Recently, a novel orthomyxo-like virus associated with disease outbreaks and massive mortality of wild and farmed tilapia fish has been isolated in Israel [7]. This virus, named tilapia lake virus (TiLV; genus: Tilapinevirus, family: Amnoonviridae, order: Articulavirales) [8], has a linear, negative-sense single-strand RNA genome with 10 segments and about 10.323 kb in total length [7,9]. The 14 functional open reading frames (ORFs) were predicted from the 10 gene segments of TiLV [10]. The predicted protein sequence of the first segment has a weak homology to the PB1 subunit of the RNA polymerase of influenza C virus, while the other segments have no homology to any other sequences of known viruses [9]. Interestingly, the conserved sequences at the 5’ and 3’ noncoding regions of the segments shows an organization similar to that described for influenza viruses [9]. TiLV virions are enveloped of a round or oval shape and 60–80 nm in diameter with a central variable electron-dense core [7,11].

TiLV is an important risk for the fast-growing tilapia aquaculture worldwide. Tilapia species comprise the second most important freshwater fish cultured worldwide with a global production of 4.95 million metric tons (estimated value of $10.3 billion) in 2016 (see http://www.fao.org/fishery/statistics/global-aquaculture-production/en). Currently, TiLV has spread in Asia, Africa, South and North America, and caused many disease outbreaks in the main tilapia producing countries [12,13]. TiLV affects several species of cultured tilapia including the most cultured Nile tilapia (Oreochromis niloticus) [11], as well as red tilapia (Oreochromis spp.) [11,14], Mozambique tilapia (O. mossambicus) [15], and hybrids: O. niloticus x O. aureus (also known as gray tilapia) [7,14], and O. niloticus x O. mossambicus [16]. Moreover, a range of wild tilapines are positive for TiLV in Israel, Malaysia, Peru and in Lake Victoria (Tanzania and Uganda) [12]. The outbreaks associated with TiLV infections in farms and natural conditions occur mostly during hot seasons (at a water temperature ranging from 22 °C to 32 °C) leading to varying mortalities between 20 and 90% [7,12,[17], [18], [19]]. However, the total infection rate is presumably much higher as there are also reports of subclinical infections based on the detection of TiLV nucleic acid [20,21]. In experimental trials, TiLV infections of tilapia are associated with high mortality of up to 70–90% [7,11,15]. Three different routes of TiLV infection by intraperitoneal (i.p.) injection [7,11,14,15], intragastric exposure [22] and cohabitation [7,23] have been described for tilapia in laboratory conditions.

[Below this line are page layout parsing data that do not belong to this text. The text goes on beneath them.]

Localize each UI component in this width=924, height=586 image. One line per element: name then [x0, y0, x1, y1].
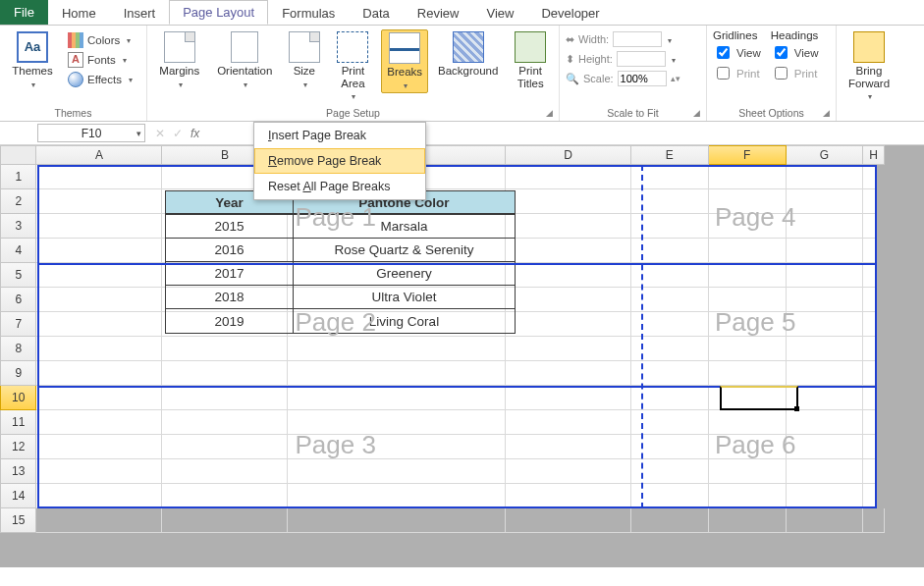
- cell-H8[interactable]: [863, 337, 885, 361]
- cell-H10[interactable]: [863, 386, 885, 410]
- tab-formulas[interactable]: Formulas: [268, 0, 349, 25]
- cell-D15[interactable]: [506, 508, 631, 533]
- cell-A7[interactable]: [36, 312, 162, 337]
- cell-F4[interactable]: [709, 239, 787, 263]
- cell-A4[interactable]: [36, 239, 162, 263]
- cell-E12[interactable]: [631, 435, 709, 459]
- col-header-D[interactable]: D: [506, 145, 631, 165]
- row-header-14[interactable]: 14: [0, 484, 36, 508]
- cell-E15[interactable]: [631, 508, 709, 533]
- cell-D4[interactable]: [506, 239, 631, 263]
- height-input[interactable]: [617, 51, 666, 67]
- cell-H14[interactable]: [863, 484, 885, 508]
- name-box[interactable]: F10▾: [37, 124, 145, 142]
- cell-C15[interactable]: [288, 508, 506, 533]
- cell-H13[interactable]: [863, 459, 885, 484]
- tab-review[interactable]: Review: [404, 0, 473, 25]
- width-input[interactable]: [613, 31, 662, 47]
- cell-B8[interactable]: [162, 337, 288, 361]
- cell-G2[interactable]: [787, 189, 864, 214]
- cell-E8[interactable]: [631, 337, 709, 361]
- row-header-12[interactable]: 12: [0, 435, 36, 459]
- cell-A9[interactable]: [36, 361, 162, 386]
- cell-A8[interactable]: [36, 337, 162, 361]
- cell-A14[interactable]: [36, 484, 162, 508]
- select-all[interactable]: [0, 145, 36, 165]
- sheet-options-launcher[interactable]: ◢: [823, 108, 833, 118]
- cell-H4[interactable]: [863, 239, 885, 263]
- cell-F5[interactable]: [709, 263, 787, 288]
- tab-file[interactable]: File: [0, 0, 48, 25]
- cell-E10[interactable]: [631, 386, 709, 410]
- worksheet[interactable]: ABCDEFGH123456789101112131415YearPantone…: [0, 145, 924, 567]
- cell-D2[interactable]: [506, 189, 631, 214]
- bring-forward-button[interactable]: Bring Forward: [842, 29, 896, 104]
- print-area-button[interactable]: Print Area: [331, 29, 376, 104]
- cell-D1[interactable]: [506, 165, 631, 189]
- cell-D12[interactable]: [506, 435, 631, 459]
- colors-button[interactable]: Colors: [65, 31, 136, 49]
- cell-D8[interactable]: [506, 337, 631, 361]
- print-titles-button[interactable]: Print Titles: [508, 29, 553, 91]
- cell-A15[interactable]: [36, 508, 162, 533]
- row-header-6[interactable]: 6: [0, 288, 36, 312]
- cell-H2[interactable]: [863, 189, 885, 214]
- cell-G6[interactable]: [787, 288, 864, 312]
- cell-E6[interactable]: [631, 288, 709, 312]
- cell-E4[interactable]: [631, 239, 709, 263]
- gridlines-view[interactable]: View: [713, 43, 761, 62]
- fonts-button[interactable]: Fonts: [65, 51, 136, 69]
- tab-data[interactable]: Data: [349, 0, 403, 25]
- cell-D3[interactable]: [506, 214, 631, 239]
- row-header-7[interactable]: 7: [0, 312, 36, 337]
- cell-A11[interactable]: [36, 410, 162, 435]
- cell-G4[interactable]: [787, 239, 864, 263]
- cell-H6[interactable]: [863, 288, 885, 312]
- cell-B11[interactable]: [162, 410, 288, 435]
- cell-D13[interactable]: [506, 459, 631, 484]
- cell-D14[interactable]: [506, 484, 631, 508]
- cell-E1[interactable]: [631, 165, 709, 189]
- headings-print[interactable]: Print: [771, 64, 819, 82]
- cell-A2[interactable]: [36, 189, 162, 214]
- effects-button[interactable]: Effects: [65, 71, 136, 88]
- cell-B12[interactable]: [162, 435, 288, 459]
- scale-launcher[interactable]: ◢: [693, 108, 703, 118]
- cell-H3[interactable]: [863, 214, 885, 239]
- cell-B13[interactable]: [162, 459, 288, 484]
- gridlines-print[interactable]: Print: [713, 64, 761, 82]
- orientation-button[interactable]: Orientation: [212, 29, 278, 91]
- cell-A6[interactable]: [36, 288, 162, 312]
- cell-C8[interactable]: [288, 337, 506, 361]
- row-header-15[interactable]: 15: [0, 508, 36, 533]
- row-header-1[interactable]: 1: [0, 165, 36, 189]
- cell-B15[interactable]: [162, 508, 288, 533]
- cell-G12[interactable]: [787, 435, 864, 459]
- size-button[interactable]: Size: [284, 29, 325, 91]
- cell-G11[interactable]: [787, 410, 864, 435]
- cell-B10[interactable]: [162, 386, 288, 410]
- row-header-8[interactable]: 8: [0, 337, 36, 361]
- cell-E11[interactable]: [631, 410, 709, 435]
- margins-button[interactable]: Margins: [153, 29, 206, 91]
- cell-H11[interactable]: [863, 410, 885, 435]
- row-header-4[interactable]: 4: [0, 239, 36, 263]
- cell-A3[interactable]: [36, 214, 162, 239]
- cell-G13[interactable]: [787, 459, 864, 484]
- cell-C10[interactable]: [288, 386, 506, 410]
- cell-G14[interactable]: [787, 484, 864, 508]
- cell-F15[interactable]: [709, 508, 787, 533]
- cell-C13[interactable]: [288, 459, 506, 484]
- cell-G7[interactable]: [787, 312, 864, 337]
- cell-E13[interactable]: [631, 459, 709, 484]
- cell-F9[interactable]: [709, 361, 787, 386]
- tab-insert[interactable]: Insert: [110, 0, 170, 25]
- tab-page-layout[interactable]: Page Layout: [169, 0, 268, 25]
- cell-G10[interactable]: [787, 386, 864, 410]
- cell-H9[interactable]: [863, 361, 885, 386]
- cell-F14[interactable]: [709, 484, 787, 508]
- cell-E14[interactable]: [631, 484, 709, 508]
- fx-icon[interactable]: fx: [190, 127, 199, 140]
- cell-E5[interactable]: [631, 263, 709, 288]
- insert-page-break[interactable]: Insert Page Break: [254, 123, 425, 148]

There is very little information on immune response of tilapia against TiLV. To the best of our knowledge, there is only one recent study showing an up-regulation of the expression of two pro-inflammatory cytokines il-1β and tnf-α during TiLV infection in red and gray tilapia [14]. However, the sparse number of well characterized sequences of cytokines and other antiviral response genes in tilapia (e.g. interferon type I pathway), limits our understanding of the host response of tilapia to TiLV infection [14]. Therefore, the development and use of a suitable infection model is important to study TiLV induced antiviral immune responses, disease pathogenesis and to develop therapeutic or prophylactic strategies such as vaccines.

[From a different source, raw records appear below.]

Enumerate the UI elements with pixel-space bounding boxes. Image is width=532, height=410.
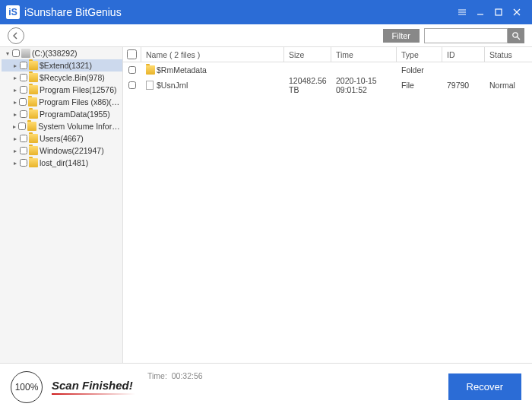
cell-status: Normal	[485, 81, 532, 90]
tree-item[interactable]: ▸ lost_dir(1481)	[2, 157, 122, 169]
tree-item[interactable]: ▸ $Extend(1321)	[2, 59, 122, 72]
header-check[interactable]	[123, 47, 141, 62]
app-logo-icon: iS	[6, 5, 20, 19]
cell-type: Folder	[397, 65, 442, 75]
tree-checkbox[interactable]	[20, 159, 27, 167]
collapse-icon[interactable]: ▾	[5, 50, 11, 57]
svg-point-1	[513, 32, 518, 37]
expand-icon[interactable]: ▸	[12, 111, 18, 118]
time-label: Time:	[147, 371, 167, 380]
tree-item[interactable]: ▸ ProgramData(1955)	[2, 108, 122, 120]
tree-label: Program Files(12576)	[40, 85, 117, 94]
header-id[interactable]: ID	[442, 47, 485, 62]
select-all-checkbox[interactable]	[127, 49, 137, 59]
table-row[interactable]: $UsnJrnl 120482.56 TB 2020-10-15 09:01:5…	[123, 78, 532, 93]
tree-label: $Recycle.Bin(978)	[40, 73, 105, 82]
tree-label: Program Files (x86)(7470)	[39, 97, 122, 106]
tree-item[interactable]: ▸ Users(4667)	[2, 132, 122, 145]
cell-name: $RmMetadata	[157, 65, 207, 75]
search-button[interactable]	[508, 28, 524, 43]
folder-icon	[27, 122, 36, 131]
time-value: 00:32:56	[172, 371, 203, 380]
expand-icon[interactable]: ▸	[12, 87, 18, 94]
cell-size: 120482.56 TB	[284, 76, 331, 94]
progress-value: 100%	[15, 382, 39, 393]
maximize-button[interactable]	[489, 3, 508, 21]
search-input[interactable]	[424, 28, 508, 43]
expand-icon[interactable]: ▸	[12, 99, 17, 106]
tree-root[interactable]: ▾ (C:)(338292)	[2, 47, 122, 59]
folder-icon	[146, 65, 155, 75]
tree-label: Users(4667)	[40, 134, 84, 143]
folder-icon	[29, 134, 38, 143]
close-button[interactable]	[508, 3, 526, 21]
status-underline	[52, 393, 135, 395]
expand-icon[interactable]: ▸	[12, 123, 17, 130]
folder-icon	[29, 146, 38, 155]
folder-icon	[28, 97, 37, 106]
file-list: Name ( 2 files ) Size Time Type ID Statu…	[123, 47, 532, 363]
tree-item[interactable]: ▸ System Volume Information(6)	[2, 120, 122, 132]
progress-circle: 100%	[11, 371, 43, 403]
tree-checkbox[interactable]	[20, 74, 27, 81]
recover-button[interactable]: Recover	[448, 373, 521, 400]
row-checkbox[interactable]	[128, 81, 136, 89]
header-time[interactable]: Time	[331, 47, 397, 62]
header-status[interactable]: Status	[485, 47, 532, 62]
folder-icon	[29, 158, 38, 167]
title-bar: iS iSunshare BitGenius	[0, 0, 532, 24]
tree-checkbox[interactable]	[20, 135, 27, 142]
header-type[interactable]: Type	[397, 47, 442, 62]
tree-item[interactable]: ▸ Windows(221947)	[2, 145, 122, 157]
status-bar: 100% Scan Finished! Time: 00:32:56 Recov…	[0, 363, 532, 410]
expand-icon[interactable]: ▸	[12, 148, 18, 154]
cell-time: 2020-10-15 09:01:52	[331, 76, 397, 94]
filter-button[interactable]: Filter	[383, 29, 420, 43]
scan-status-text: Scan Finished!	[52, 379, 135, 392]
tree-label: lost_dir(1481)	[40, 158, 88, 167]
tree-label: ProgramData(1955)	[40, 110, 110, 119]
folder-icon	[29, 85, 38, 94]
folder-tree: ▾ (C:)(338292) ▸ $Extend(1321) ▸ $Recycl…	[0, 47, 123, 363]
cell-id: 79790	[442, 81, 485, 90]
header-size[interactable]: Size	[284, 47, 331, 62]
tree-label: System Volume Information(6)	[38, 122, 122, 131]
tree-checkbox[interactable]	[20, 86, 27, 94]
app-title: iSunshare BitGenius	[24, 6, 453, 18]
drive-icon	[21, 49, 30, 58]
tree-label: $Extend(1321)	[40, 61, 92, 70]
folder-icon	[29, 61, 38, 70]
expand-icon[interactable]: ▸	[12, 160, 18, 167]
tree-checkbox[interactable]	[12, 49, 20, 57]
expand-icon[interactable]: ▸	[12, 135, 18, 142]
tree-item[interactable]: ▸ Program Files (x86)(7470)	[2, 96, 122, 108]
file-icon	[146, 81, 154, 90]
tree-item[interactable]: ▸ Program Files(12576)	[2, 84, 122, 96]
tree-label: (C:)(338292)	[32, 49, 78, 58]
time-info: Time: 00:32:56	[147, 371, 203, 380]
table-row[interactable]: $RmMetadata Folder	[123, 62, 532, 78]
tree-label: Windows(221947)	[40, 146, 104, 155]
tree-item[interactable]: ▸ $Recycle.Bin(978)	[2, 72, 122, 84]
minimize-button[interactable]	[471, 3, 489, 21]
tree-checkbox[interactable]	[20, 110, 27, 118]
tree-checkbox[interactable]	[20, 62, 27, 69]
svg-rect-0	[496, 9, 502, 15]
cell-name: $UsnJrnl	[157, 81, 188, 90]
tree-checkbox[interactable]	[19, 98, 27, 106]
cell-type: File	[397, 81, 442, 90]
folder-icon	[29, 73, 38, 82]
tree-checkbox[interactable]	[18, 122, 26, 130]
back-button[interactable]	[8, 27, 24, 44]
toolbar: Filter	[0, 24, 532, 47]
row-checkbox[interactable]	[128, 66, 136, 74]
folder-icon	[29, 110, 38, 119]
tree-checkbox[interactable]	[20, 147, 27, 154]
header-name[interactable]: Name ( 2 files )	[141, 47, 284, 62]
expand-icon[interactable]: ▸	[12, 62, 18, 69]
column-headers: Name ( 2 files ) Size Time Type ID Statu…	[123, 47, 532, 62]
expand-icon[interactable]: ▸	[12, 75, 18, 81]
menu-icon[interactable]	[453, 3, 471, 21]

The present study was devoted to evaluate the possible use of zebrafish as an animal model to study immune response during TiLV infection. Our results demonstrated that adult zebrafish are susceptible to TiLV and high levels of viral nucleic acids could be detected in all tested organs of i.p. infected fish. Taking advantage of the access to fully sequenced zebrafish genome with well characterized genes encoding molecules involved in the antiviral response, we studied the expression of immune-related genes in spleen and kidney of adult zebrafish during TiLV infection.